▶ **Task brief**:
In your copy, reproduce the entries exactly as they are, minus the images.

▶ **Exercise inputs**:

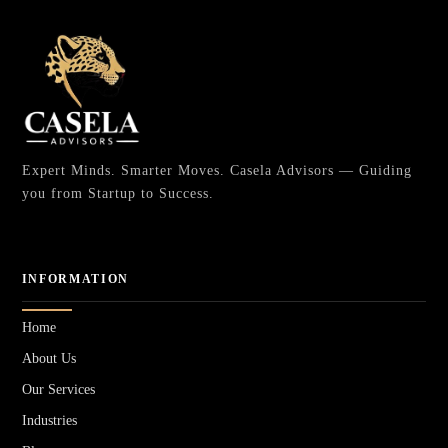
Expert Minds. Smarter Moves. Casela Advisors — Guiding
you from Startup to Success.
INFORMATION
Home
About Us
Our Services
Industries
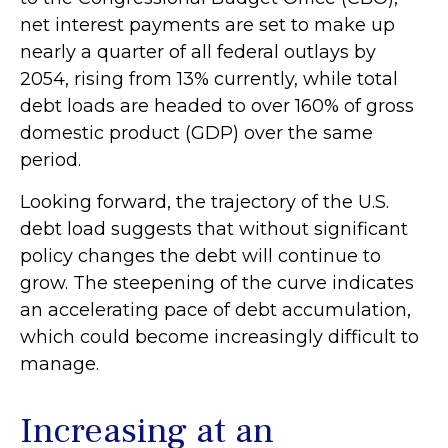
net interest payments are set to make up
nearly a quarter of all federal outlays by
2054, rising from 13% currently, while total
debt loads are headed to over 160% of gross
domestic product (GDP) over the same
period.
Looking forward, the trajectory of the U.S.
debt load suggests that without significant
policy changes the debt will continue to
grow. The steepening of the curve indicates
an accelerating pace of debt accumulation,
which could become increasingly difficult to
manage.
Increasing at an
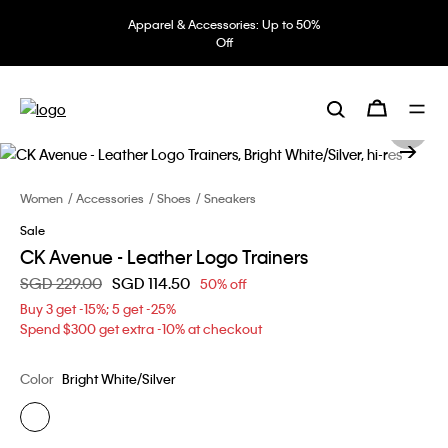
Apparel & Accessories: Up to 50%
Off
Women
Accessories
Shoes
Sneakers
Sale
CK Avenue - Leather Logo Trainers
Price reduced from
SGD 229.00
to
SGD 114.50
50% off
Buy 3 get -15%; 5 get -25%
Spend $300 get extra -10% at checkout
Color
Bright White/Silver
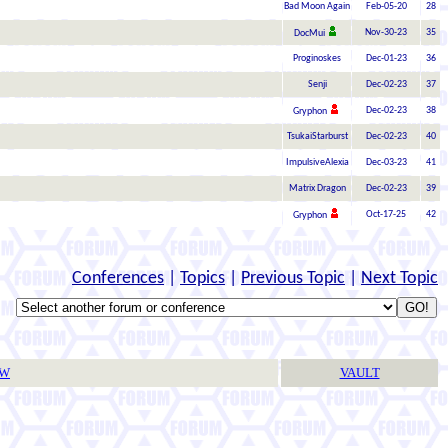
Bad Moon Again
Feb-05-20
28
Nov-30-23
35
DocMui
Proginoskes
Dec-01-23
36
Senji
Dec-02-23
37
Dec-02-23
38
Gryphon
TsukaiStarburst
Dec-02-23
40
ImpulsiveAlexia
Dec-03-23
41
Matrix Dragon
Dec-02-23
39
Oct-17-25
42
Gryphon
Conferences
|
Topics
|
Previous Topic
|
Next Topic
TW
VAULT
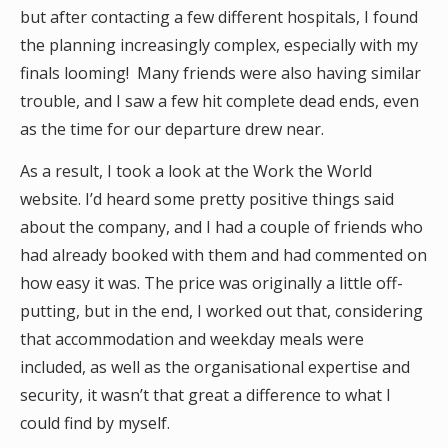
but after contacting a few different hospitals, I found
the planning increasingly complex, especially with my
finals looming! Many friends were also having similar
trouble, and I saw a few hit complete dead ends, even
as the time for our departure drew near.
As a result, I took a look at the Work the World
website. I’d heard some pretty positive things said
about the company, and I had a couple of friends who
had already booked with them and had commented on
how easy it was. The price was originally a little off-
putting, but in the end, I worked out that, considering
that accommodation and weekday meals were
included, as well as the organisational expertise and
security, it wasn’t that great a difference to what I
could find by myself.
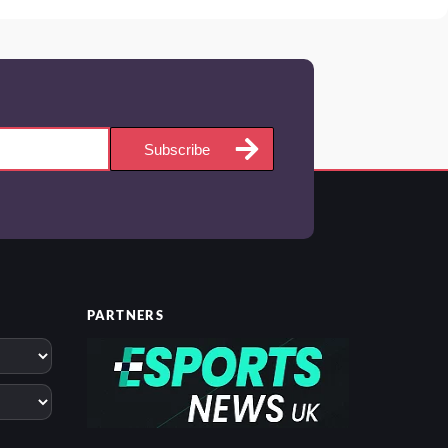
Subscribe
PARTNERS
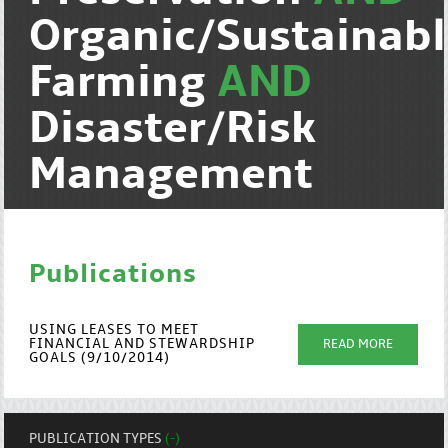
Organic/Sustainab
Farming
AND
Disaster/Risk
Management
Publications
USING LEASES TO MEET
FINANCIAL AND STEWARDSHIP
READ MORE
GOALS (9/10/2014)
PUBLICATION TYPES
(-)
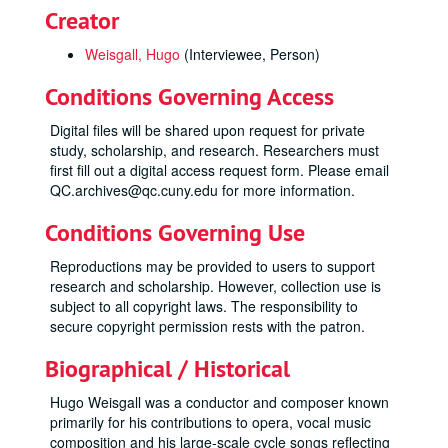
Creator
Weisgall, Hugo
(Interviewee, Person)
Conditions Governing Access
Digital files will be shared upon request for private
study, scholarship, and research. Researchers must
first fill out a digital access request form. Please email
QC.archives@qc.cuny.edu for more information.
Conditions Governing Use
Reproductions may be provided to users to support
research and scholarship. However, collection use is
subject to all copyright laws. The responsibility to
secure copyright permission rests with the patron.
Biographical / Historical
Hugo Weisgall was a conductor and composer known
primarily for his contributions to opera, vocal music
composition and his large-scale cycle songs reflecting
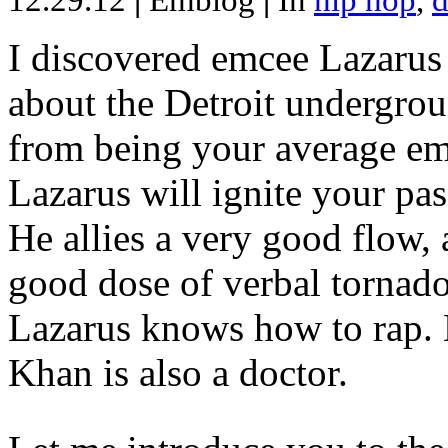
12.29.12
|
Emblog
|
In
hip hop
,
d
I discovered emcee Lazarus 
about the Detroit undergrou
from being your average emce
Lazarus will ignite your pas
He allies a very good flow, 
good dose of verbal tornad
Lazarus knows how to rap
Khan is also a doctor.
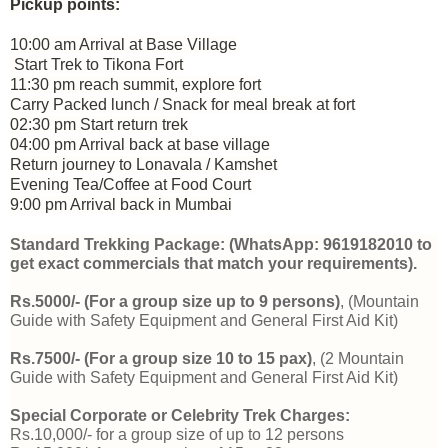
Pickup points:
10:00 am Arrival at Base Village
Start Trek to Tikona Fort
11:30 pm reach summit, explore fort
Carry Packed lunch / Snack for meal break at fort
02:30 pm Start return trek
04:00 pm Arrival back at base village
Return journey to Lonavala / Kamshet
Evening Tea/Coffee at Food Court
9:00 pm Arrival back in Mumbai
Standard Trekking Package: (WhatsApp: 9619182010 to 
get exact commercials that match your requirements).
Rs.5000/- 
(For a group size up to 9 persons)
, 
(Mountain 
Guide with Safety Equipment and General First Aid Kit) 
Rs.7500/- 
(For a group size 10 to 15 pax)
, 
(2 
Mountain 
Guide with Safety Equipment and General First Aid Kit)
Special Corporate or Celebrity Trek Charges:
Rs.10,000/- for a group size of up to 12 persons 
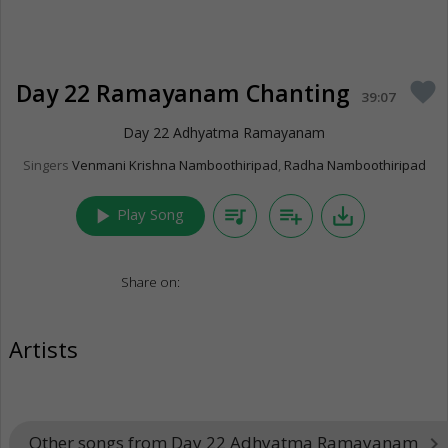
Day 22 Ramayanam Chanting
favorite
39:07
Day 22 Adhyatma Ramayanam
Singers
Venmani Krishna Namboothiripad
,
Radha Namboothiripad
play_arrow
queue_music
playlist_add
save_alt
Play Song
Share on:
Artists
Other songs from Day 22 Adhyatma Ramayanam
keyboard_arrow_right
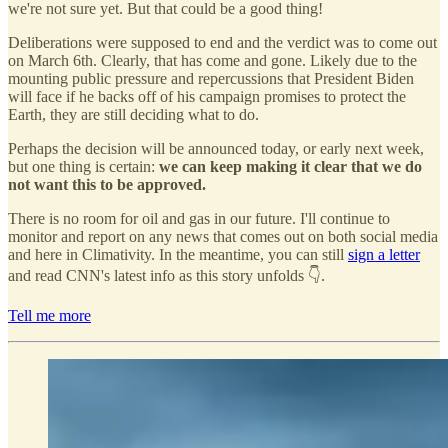
we're not sure yet. But that could be a good thing!
Deliberations were supposed to end and the verdict was to come out
on March 6th. Clearly, that has come and gone. Likely due to the
mounting public pressure and repercussions that President Biden
will face if he backs off of his campaign promises to protect the
Earth, they are still deciding what to do.
Perhaps the decision will be announced today, or early next week,
but one thing is certain:
we can keep making it clear that we do
not want this to be approved.
There is no room for oil and gas in our future. I'll continue to
monitor and report on any news that comes out on both social media
and here in Climativity. In the meantime, you can still
sign a letter
and read CNN's latest info as this story unfolds 👇.
Tell me more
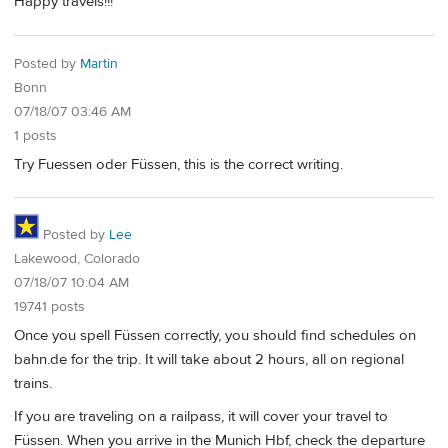
Happy travels!!!
Posted by
Martin
Bonn
07/18/07 03:46 AM
1 posts
Try Fuessen oder Füssen, this is the correct writing.
Posted by
Lee
Lakewood, Colorado
07/18/07 10:04 AM
19741 posts
Once you spell Füssen correctly, you should find schedules on
bahn.de for the trip. It will take about 2 hours, all on regional
trains.
If you are traveling on a railpass, it will cover your travel to
Füssen. When you arrive in the Munich Hbf, check the departure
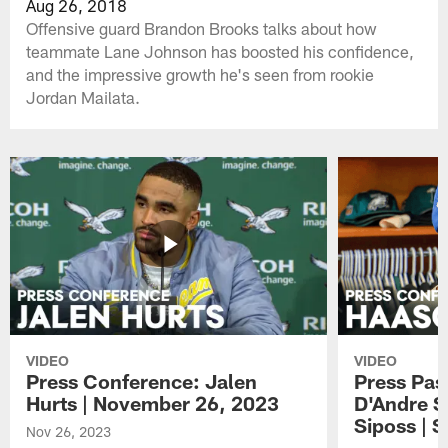
Aug 26, 2018
Offensive guard Brandon Brooks talks about how
teammate Lane Johnson has boosted his confidence,
and the impressive growth he's seen from rookie
Jordan Mailata.
VIDEO
VIDEO
Press Conference: Jalen
Press Pas
Hurts | November 26, 2023
D'Andre S
Siposs | 
Nov 26, 2023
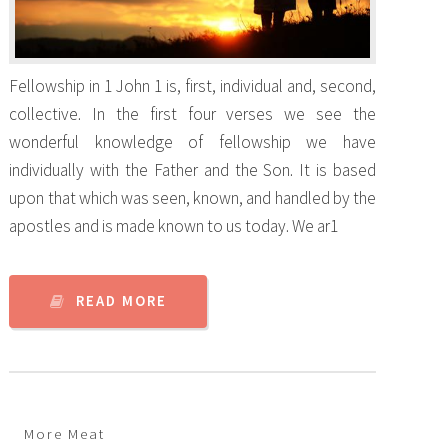
Fellowship in 1 John 1 is, first, individual and, second,
collective. In the first four verses we see the
wonderful knowledge of fellowship we have
individually with the Father and the Son. It is based
upon that which was seen, known, and handled by the
apostles and is made known to us today. We ar1
READ MORE
More Meat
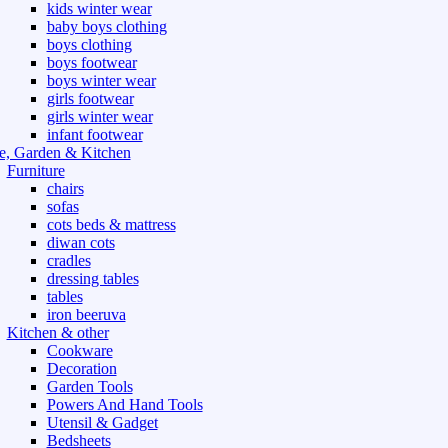
kids winter wear
baby boys clothing
boys clothing
boys footwear
boys winter wear
girls footwear
girls winter wear
infant footwear
, Garden & Kitchen
Furniture
chairs
sofas
cots beds & mattress
diwan cots
cradles
dressing tables
tables
iron beeruva
Kitchen & other
Cookware
Decoration
Garden Tools
Powers And Hand Tools
Utensil & Gadget
Bedsheets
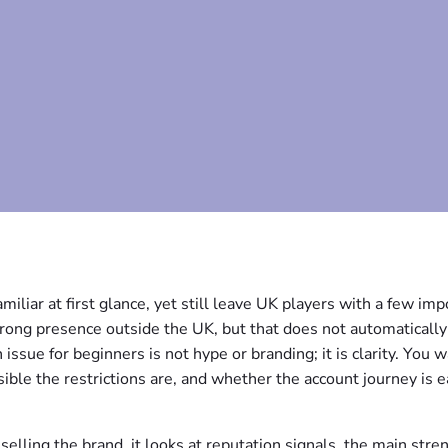
miliar at first glance, yet still leave UK players with a few imp
strong presence outside the UK, but that does not automaticall
 issue for beginners is not hype or branding; it is clarity. You w
ible the restrictions are, and whether the account journey is e
selling the brand, it looks at reputation signals, the main stre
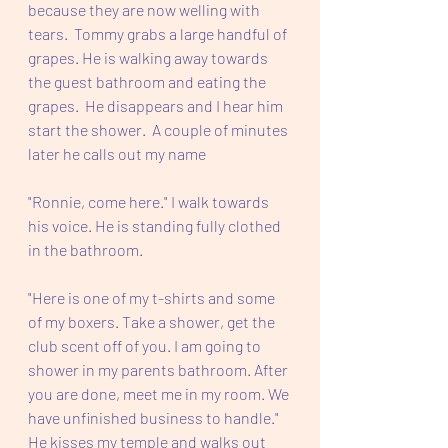
because they are now welling with 
tears.  Tommy grabs a large handful of 
grapes. He is walking away towards 
the guest bathroom and eating the 
grapes.  He disappears and I hear him 
start the shower.  A couple of minutes 
later he calls out my name 
"Ronnie, come here." I walk towards 
his voice. He is standing fully clothed 
in the bathroom.
"Here is one of my t-shirts and some 
of my boxers. Take a shower, get the 
club scent off of you. I am going to 
shower in my parents bathroom. After 
you are done, meet me in my room. We 
have unfinished business to handle." 
He kisses my temple and walks out 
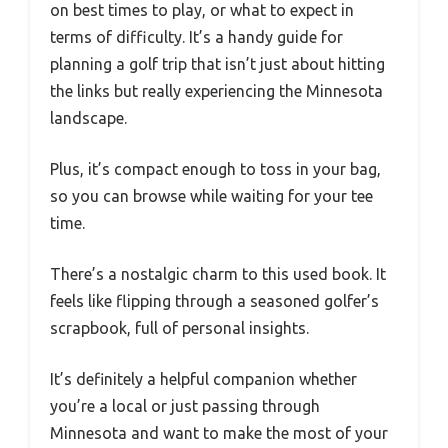
on best times to play, or what to expect in
terms of difficulty. It’s a handy guide for
planning a golf trip that isn’t just about hitting
the links but really experiencing the Minnesota
landscape.
Plus, it’s compact enough to toss in your bag,
so you can browse while waiting for your tee
time.
There’s a nostalgic charm to this used book. It
feels like flipping through a seasoned golfer’s
scrapbook, full of personal insights.
It’s definitely a helpful companion whether
you’re a local or just passing through
Minnesota and want to make the most of your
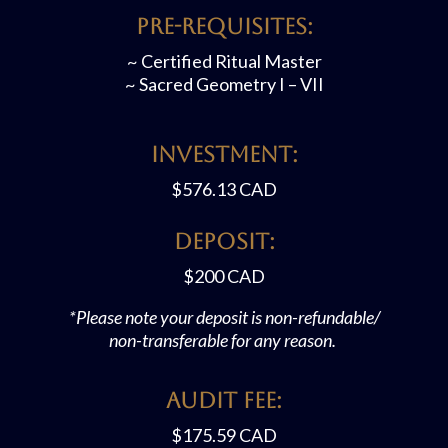
Pre-requisites:
~ Certified Ritual Master
~ Sacred Geometry I – VII
Investment:
$576.13 CAD
Deposit:
$200
CAD
*Please note your deposit is non-refundable/
non-transferable for any reason.
Audit FEE:
$175.59
CAD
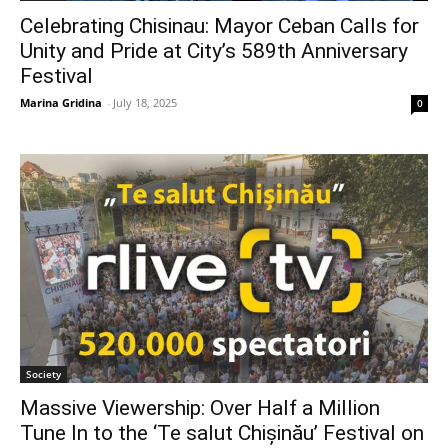
Celebrating Chisinau: Mayor Ceban Calls for
Unity and Pride at City’s 589th Anniversary
Festival
Marina Gridina
-
July 18, 2025
0
Society
Massive Viewership: Over Half a Million
Tune In to the ‘Te salut Chișinău’ Festival on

▶ **Your response**:
Expert Minds. Smarter Moves. Casela Advisors — Guiding
you from Startup to Success.
INFORMATION
Home
About Us
Our Services
Industries
net interest payments are set to make up
nearly a quarter of all federal outlays by
2054, rising from 13% currently, while total
debt loads are headed to over 160% of gross
domestic product (GDP) over the same
period.
Looking forward, the trajectory of the U.S.
debt load suggests that without significant
policy changes the debt will continue to
grow. The steepening of the curve indicates
an accelerating pace of debt accumulation,
which could become increasingly difficult to
manage.
Increasing at an
Apparel & Accessories: Up to 50%
Off
Women
Accessories
Shoes
Sneakers
Sale
CK Avenue - Leather Logo Trainers
Price reduced from
SGD 229.00
to
SGD 114.50
50% off
Buy 3 get -15%; 5 get -25%
Spend $300 get extra -10% at checkout
Color
Bright White/Silver
Bad Moon Again
Feb-05-20
28
Nov-30-23
35
DocMui
Proginoskes
Dec-01-23
36
Senji
Dec-02-23
37
Dec-02-23
38
Gryphon
TsukaiStarburst
Dec-02-23
40
ImpulsiveAlexia
Dec-03-23
41
Matrix Dragon
Dec-02-23
39
Oct-17-25
42
Gryphon
Conferences
|
Topics
|
Previous Topic
|
Next Topic
TW
VAULT
but after contacting a few different hospitals, I found
the planning increasingly complex, especially with my
finals looming! Many friends were also having similar
trouble, and I saw a few hit complete dead ends, even
as the time for our departure drew near.
As a result, I took a look at the Work the World
website. I’d heard some pretty positive things said
about the company, and I had a couple of friends who
had already booked with them and had commented on
how easy it was. The price was originally a little off-
putting, but in the end, I worked out that, considering
that accommodation and weekday meals were
included, as well as the organisational expertise and
security, it wasn’t that great a difference to what I
could find by myself.
Subscribe
PARTNERS
Organic/Sustainab
Farming
AND
Disaster/Risk
Management
Publications
USING LEASES TO MEET
FINANCIAL AND STEWARDSHIP
READ MORE
GOALS (9/10/2014)
PUBLICATION TYPES
(-)
Creator
Weisgall, Hugo
(Interviewee, Person)
Conditions Governing Access
Digital files will be shared upon request for private
study, scholarship, and research. Researchers must
first fill out a digital access request form. Please email
QC.archives@qc.cuny.edu for more information.
Conditions Governing Use
Reproductions may be provided to users to support
research and scholarship. However, collection use is
subject to all copyright laws. The responsibility to
secure copyright permission rests with the patron.
Biographical / Historical
Hugo Weisgall was a conductor and composer known
primarily for his contributions to opera, vocal music
composition and his large-scale cycle songs reflecting
12.29.12
|
Emblog
|
In
hip hop
,
d
I discovered emcee Lazarus 
about the Detroit undergrou
from being your average emce
Lazarus will ignite your pas
He allies a very good flow, 
good dose of verbal tornad
Lazarus knows how to rap
Khan is also a doctor.
Pickup points:
10:00 am Arrival at Base Village
Start Trek to Tikona Fort
11:30 pm reach summit, explore fort
Carry Packed lunch / Snack for meal break at fort
02:30 pm Start return trek
04:00 pm Arrival back at base village
Return journey to Lonavala / Kamshet
Evening Tea/Coffee at Food Court
9:00 pm Arrival back in Mumbai
Standard Trekking Package: (WhatsApp: 9619182010 to 
get exact commercials that match your requirements).
Rs.5000/- 
(For a group size up to 9 persons)
, 
(Mountain 
Guide with Safety Equipment and General First Aid Kit) 
Rs.7500/- 
(For a group size 10 to 15 pax)
, 
(2 
Mountain 
Guide with Safety Equipment and General First Aid Kit)
Special Corporate or Celebrity Trek Charges:
Rs.10,000/- for a group size of up to 12 persons 
Day 22 Ramayanam Chanting
favorite
39:07
Day 22 Adhyatma Ramayanam
Singers
Venmani Krishna Namboothiripad
,
Radha Namboothiripad
play_arrow
queue_music
playlist_add
save_alt
Play Song
Share on:
Artists
Other songs from Day 22 Adhyatma Ramayanam
keyboard_arrow_right
we're not sure yet. But that could be a good thing!
Deliberations were supposed to end and the verdict was to come out
on March 6th. Clearly, that has come and gone. Likely due to the
mounting public pressure and repercussions that President Biden
will face if he backs off of his campaign promises to protect the
Earth, they are still deciding what to do.
Perhaps the decision will be announced today, or early next week,
but one thing is certain:
we can keep making it clear that we do
not want this to be approved.
There is no room for oil and gas in our future. I'll continue to
monitor and report on any news that comes out on both social media
and here in Climativity. In the meantime, you can still
sign a letter
and read CNN's latest info as this story unfolds 👇.
Tell me more
Happy travels!!!
Posted by
Martin
Bonn
07/18/07 03:46 AM
1 posts
Try Fuessen oder Füssen, this is the correct writing.
Posted by
Lee
Lakewood, Colorado
07/18/07 10:04 AM
19741 posts
Once you spell Füssen correctly, you should find schedules on
bahn.de for the trip. It will take about 2 hours, all on regional
trains.
If you are traveling on a railpass, it will cover your travel to
Füssen. When you arrive in the Munich Hbf, check the departure
Aug 26, 2018
Offensive guard Brandon Brooks talks about how
teammate Lane Johnson has boosted his confidence,
and the impressive growth he's seen from rookie
Jordan Mailata.
VIDEO
VIDEO
Press Conference: Jalen
Press Pas
Hurts | November 26, 2023
D'Andre S
Siposs | 
Nov 26, 2023
Fellowship in 1 John 1 is, first, individual and, second,
collective. In the first four verses we see the
wonderful knowledge of fellowship we have
individually with the Father and the Son. It is based
upon that which was seen, known, and handled by the
apostles and is made known to us today. We ar1
READ MORE
More Meat
kids winter wear
baby boys clothing
boys clothing
boys footwear
boys winter wear
girls footwear
girls winter wear
infant footwear
, Garden & Kitchen
Furniture
chairs
sofas
cots beds & mattress
diwan cots
cradles
dressing tables
tables
iron beeruva
Kitchen & other
Cookware
Decoration
Garden Tools
Powers And Hand Tools
Utensil & Gadget
Bedsheets
miliar at first glance, yet still leave UK players with a few imp
strong presence outside the UK, but that does not automaticall
 issue for beginners is not hype or branding; it is clarity. You w
ible the restrictions are, and whether the account journey is e
selling the brand, it looks at reputation signals, the main stre
because they are now welling with 
tears.  Tommy grabs a large handful of 
grapes. He is walking away towards 
the guest bathroom and eating the 
grapes.  He disappears and I hear him 
start the shower.  A couple of minutes 
later he calls out my name 
"Ronnie, come here." I walk towards 
his voice. He is standing fully clothed 
in the bathroom.
"Here is one of my t-shirts and some 
of my boxers. Take a shower, get the 
club scent off of you. I am going to 
shower in my parents bathroom. After 
you are done, meet me in my room. We 
have unfinished business to handle." 
He kisses my temple and walks out 
on best times to play, or what to expect in
terms of difficulty. It’s a handy guide for
planning a golf trip that isn’t just about hitting
the links but really experiencing the Minnesota
landscape.
Plus, it’s compact enough to toss in your bag,
so you can browse while waiting for your tee
time.
There’s a nostalgic charm to this used book. It
feels like flipping through a seasoned golfer’s
scrapbook, full of personal insights.
It’s definitely a helpful companion whether
you’re a local or just passing through
Minnesota and want to make the most of your
Pre-requisites:
~ Certified Ritual Master
~ Sacred Geometry I – VII
Investment:
$576.13 CAD
Deposit:
$200
CAD
*Please note your deposit is non-refundable/
non-transferable for any reason.
Audit FEE:
$175.59
CAD
Celebrating Chisinau: Mayor Ceban Calls for
Unity and Pride at City’s 589th Anniversary
Festival
Marina Gridina
-
July 18, 2025
0
Society
Massive Viewership: Over Half a Million
Tune In to the ‘Te salut Chișinău’ Festival on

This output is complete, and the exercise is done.